The benefit for launching experiment this way is that we separate the configuration of experiment parameters and the actual execution of the experiment. `run_experiment_lite` supports multiple ways of running the experiment, either locally, locally in a docker container, or remotely on ec2 (documentation pending). Multiple experiments with different hyper-parameter settings can be quickly constructed and launched simultaneously on multiple ec2 machines using this abstraction.

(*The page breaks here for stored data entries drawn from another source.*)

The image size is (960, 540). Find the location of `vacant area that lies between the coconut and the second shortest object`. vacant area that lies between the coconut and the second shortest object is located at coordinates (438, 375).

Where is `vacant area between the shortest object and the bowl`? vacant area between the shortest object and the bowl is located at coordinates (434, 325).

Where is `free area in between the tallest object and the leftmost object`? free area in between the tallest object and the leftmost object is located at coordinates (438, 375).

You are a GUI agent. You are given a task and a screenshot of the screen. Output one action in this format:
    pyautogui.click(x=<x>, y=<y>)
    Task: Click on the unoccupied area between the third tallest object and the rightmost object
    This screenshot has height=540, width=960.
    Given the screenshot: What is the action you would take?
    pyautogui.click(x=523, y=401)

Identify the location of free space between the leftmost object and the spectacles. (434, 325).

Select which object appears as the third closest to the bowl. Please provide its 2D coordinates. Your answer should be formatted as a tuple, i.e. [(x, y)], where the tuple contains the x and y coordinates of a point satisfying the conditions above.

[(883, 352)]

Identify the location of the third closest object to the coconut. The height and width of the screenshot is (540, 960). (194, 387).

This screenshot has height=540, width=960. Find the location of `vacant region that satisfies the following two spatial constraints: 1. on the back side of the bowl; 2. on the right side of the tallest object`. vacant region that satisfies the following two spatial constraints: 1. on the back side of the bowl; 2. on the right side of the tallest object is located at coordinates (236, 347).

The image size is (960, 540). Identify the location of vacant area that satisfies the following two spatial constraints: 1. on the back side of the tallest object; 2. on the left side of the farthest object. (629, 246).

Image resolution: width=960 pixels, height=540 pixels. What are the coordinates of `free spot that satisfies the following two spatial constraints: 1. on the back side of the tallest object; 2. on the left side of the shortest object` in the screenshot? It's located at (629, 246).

Another subtle point is that we use Theano for our algorithm implementations, which has rather poor support for mixed GPU and CPU usage. This might be handy when the main process wants to use GPU for the batch optimization phase, while multiple worker processes want to use the GPU for generating trajectory rollouts. Launching the experiment separately allows the worker processes to be properly initialized with Theano configured to use CPU.

Additional arguments for `run_experiment_lite` (experimental):

- `exp_name`: If this is set, the experiment data will be stored in the folder `data/local/{exp_name}`. By default, the folder name is set to `experiment_{timestamp}`.
- `exp_prefix`: If this is set, and if `exp_name` is not specified, the experiment folder name will be set to `{exp_prefix}_{timestamp}`.